ASSIGNMENT :: Please repeat the lines below exactly. Begin with the line containing "Logies: vergoeding €" and go on through the line containing "Ontbijt: vergoeding €".

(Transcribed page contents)

------------

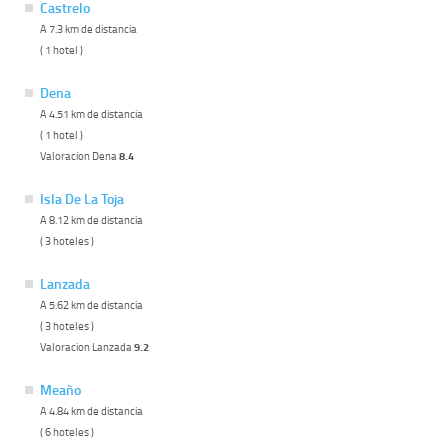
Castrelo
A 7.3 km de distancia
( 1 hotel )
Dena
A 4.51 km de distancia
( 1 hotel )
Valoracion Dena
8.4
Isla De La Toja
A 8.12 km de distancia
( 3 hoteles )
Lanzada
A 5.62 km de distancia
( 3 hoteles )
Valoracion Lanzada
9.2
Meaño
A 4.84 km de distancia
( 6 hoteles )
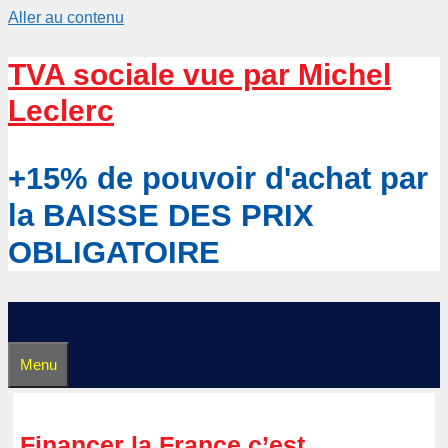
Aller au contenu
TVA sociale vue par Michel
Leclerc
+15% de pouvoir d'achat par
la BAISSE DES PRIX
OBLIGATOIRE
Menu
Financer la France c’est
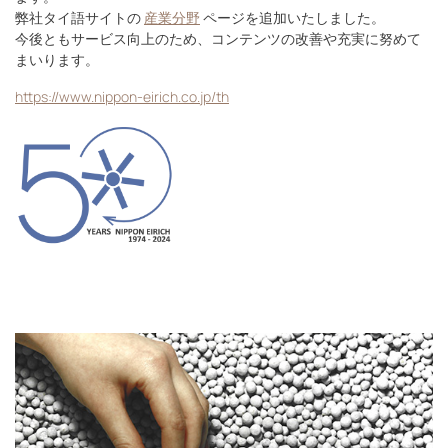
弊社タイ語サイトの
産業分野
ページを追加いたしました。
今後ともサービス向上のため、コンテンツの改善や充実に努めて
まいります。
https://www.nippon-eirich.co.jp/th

------------

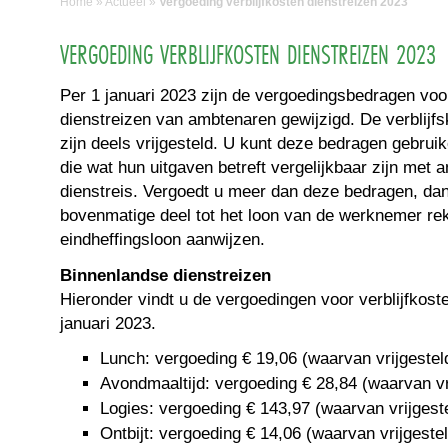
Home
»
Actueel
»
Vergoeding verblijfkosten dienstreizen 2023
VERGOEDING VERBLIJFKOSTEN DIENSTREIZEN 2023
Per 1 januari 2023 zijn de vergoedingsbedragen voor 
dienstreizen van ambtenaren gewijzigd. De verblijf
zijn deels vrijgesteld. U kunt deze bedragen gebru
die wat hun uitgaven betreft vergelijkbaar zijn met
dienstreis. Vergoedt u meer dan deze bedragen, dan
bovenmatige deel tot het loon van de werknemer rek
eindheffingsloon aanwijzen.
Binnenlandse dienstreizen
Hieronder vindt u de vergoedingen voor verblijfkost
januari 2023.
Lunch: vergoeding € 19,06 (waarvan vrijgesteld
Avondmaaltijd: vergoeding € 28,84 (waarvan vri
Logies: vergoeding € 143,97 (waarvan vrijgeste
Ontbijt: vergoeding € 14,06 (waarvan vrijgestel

------------

OUTPUT FOR THIS EXERCISE ::
Logies: vergoeding € 143,97 (waarvan vrijgeste
Ontbijt: vergoeding € 14,06 (waarvan vrijgestel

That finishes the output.